Let 
\begin{equation*}
A_{n,w}(z)=\left(\sum_{i=0}^{\lfloor\frac{w}{2}\rfloor-1}\binom{w}{i}z^i+\frac{1}{2^{(w+1)\bmod 2}}\binom{w}{\lfloor\frac{w}{2}\rfloor}z^{\lfloor\frac{w}{2}\rfloor}\right)^{n/w}
\end{equation*}
for example:
- $A_{n,2}(z)=(1+z)^{n/2}$
- $A_{n,3}(z)=(1+3z)^{n/3}$
- $A_{n,4}(z)=(1+4z+3z^2)^{n/4}$
- $A_{n,5}(z)=(1+5z+10z^2)^{n/5}$

Note that $[z^k]A_{n,w}(z)$ is the number of ways to put $k$ balls into $n/w$ boxes with $w$ positions such that:

- each box contains at most $\lfloor\frac{w}{2}\rfloor$ balls,
- any box containing exactly $\lfloor\frac{w}{2}\rfloor$ balls must use its first position if $w$ is even (note that $\binom{w-1}{w/2-1}=\frac{1}{2}\binom{w}{w/2}$ when $w$ is even). 

I conjecture that: 

Given $n, w$ such that $w(w+1) \mid n$. 
For all $0\leq r\leq n$, we have 
$$\sum_{k=0}^{r}[z^k]A_{n,w}(z)\leq\sum_{k=0}^{r}[z^k]A_{n,w+1}(z)$$

But I don't have enough tools to show that for arbitrary $w$, 
maybe do some asymptotic analysis? 

for example: 
$$\sum_{k=0}^{\alpha n}[z^k]A_{n,2}(z)=\sum_{k=0}^{\alpha n}\binom{n/2}{k}\sim2^{\frac{1}{2}H_2(2\alpha)n}\leq2^{\frac{2}{3}H_4(3\alpha)n}\sim\sum_{k=0}^{\alpha n}\binom{n/3}{k}3^k=\sum_{k=0}^{\alpha n}[z^k]A_{n,3}(z)$$
where $H_q(x)=x\log_q(q-1)-x\log_q(x)-(1-x)\log_q(1-x)$.
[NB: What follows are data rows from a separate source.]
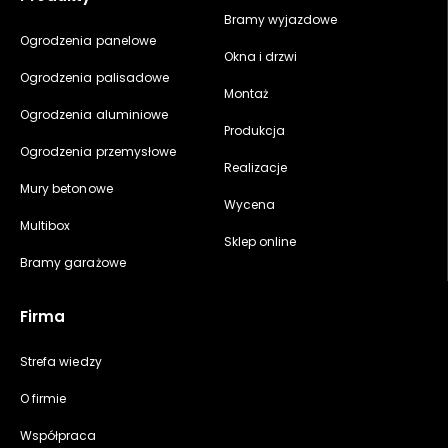
Bramy wyjazdowe
Ogrodzenia panelowe
Okna i drzwi
Ogrodzenia palisadowe
Montaż
Ogrodzenia aluminiowe
Produkcja
Ogrodzenia przemysłowe
Realizacje
Mury betonowe
Wycena
Multibox
Sklep online
Bramy garażowe
Firma
Strefa wiedzy
O firmie
Współpraca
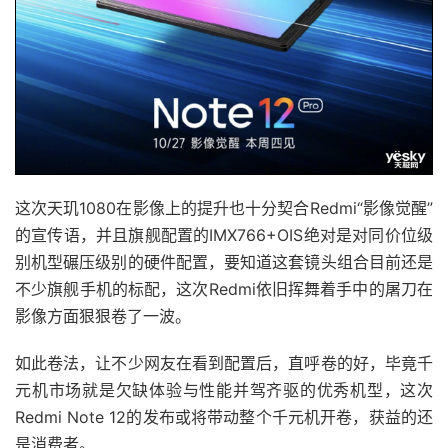
这次天玑1080在影像上的提升也十分契合Redmi“影像觉醒”
的宣传语，并且旗舰配置的IMX766+OIS绝对是对同价位级
别机型碾压级别的硬件配置，要知道这套镜头组合目前还是
不少旗舰手机的标配，这次Redmi依旧挥舞着手中的屠刀在
影像方面狠狠卷了一波。
如此卷法，让不少网友在看到配置后，直呼卷的好，毕竟千
元机市场就是欠缺体验与性能并驾齐驱的优秀机型，这次
Redmi Note 12的发布或将带动整个千元机开卷，获益的还
是消费者。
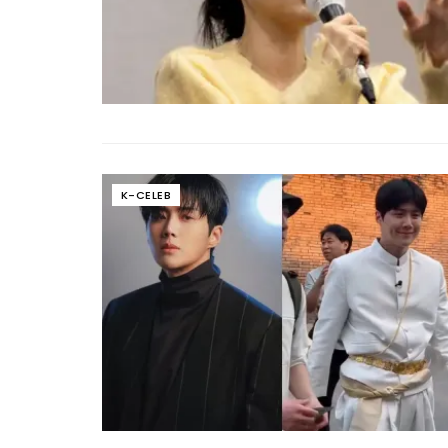
K-CELEB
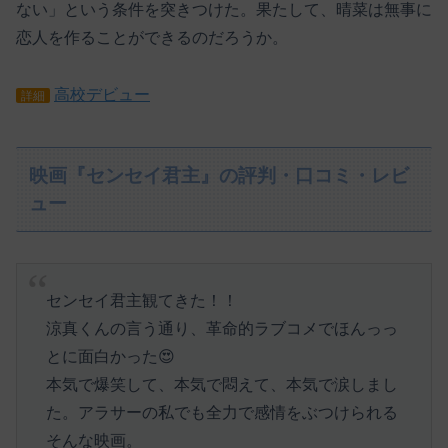
ない」という条件を突きつけた。果たして、晴菜は無事に
恋人を作ることができるのだろうか。
高校デビュー
詳細
映画『センセイ君主』の評判・口コミ・レビ
ュー
センセイ君主観てきた！！
涼真くんの言う通り、革命的ラブコメでほんっっ
とに面白かった😍
本気で爆笑して、本気で悶えて、本気で涙しまし
た。アラサーの私でも全力で感情をぶつけられる
そんな映画。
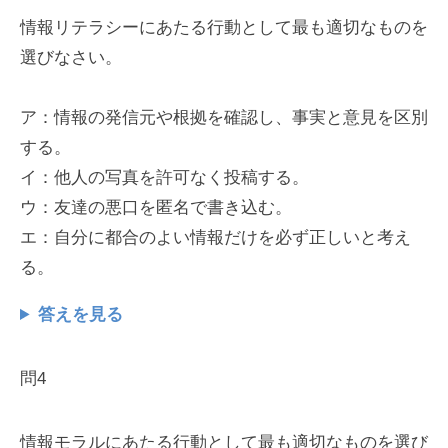
情報リテラシーにあたる行動として最も適切なものを
選びなさい。
ア：情報の発信元や根拠を確認し、事実と意見を区別
する。
イ：他人の写真を許可なく投稿する。
ウ：友達の悪口を匿名で書き込む。
エ：自分に都合のよい情報だけを必ず正しいと考え
る。
答えを見る
問4
情報モラルにあたる行動として最も適切なものを選び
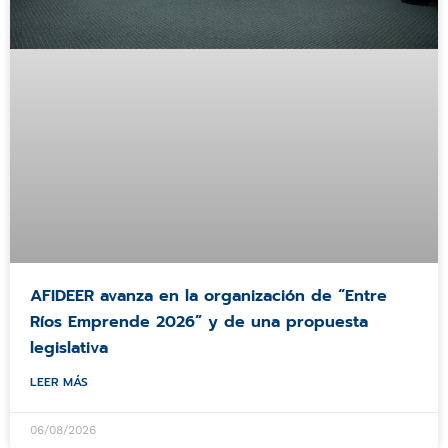
AFIDEER avanza en la organización de “Entre
Ríos Emprende 2026” y de una propuesta
legislativa
LEER MÁS
06/08/2026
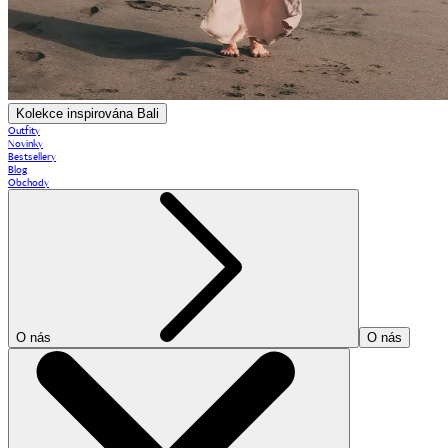
Kolekce inspirována Bali
Outfity
Novinky
Bestsellery
Blog
Obchody
O nás
O nás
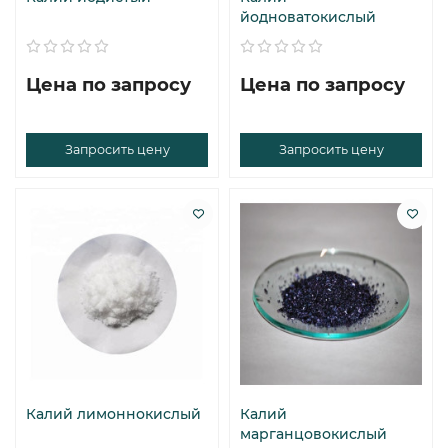
йодноватокислый
Цена по запросу
Цена по запросу
Запросить цену
Запросить цену
Калий лимоннокислый
Калий
марганцовокислый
The following basic facts might be helpful:

- Let $K_{w}(z)=(A_{n,w}(z))^{w/n}$, then we have $K_{w}(z)+z^wK_{w}(\tfrac{1}{z})=(1+z)^w$.
- For all $0\leq k\leq\lfloor\frac{w-1}{2}\rfloor$ we have $[z^k]A_{n,w}(z)=[z^k]((1+z)^w)^{n/w}=[z^k](1+z)^n=\binom{n}{k}$.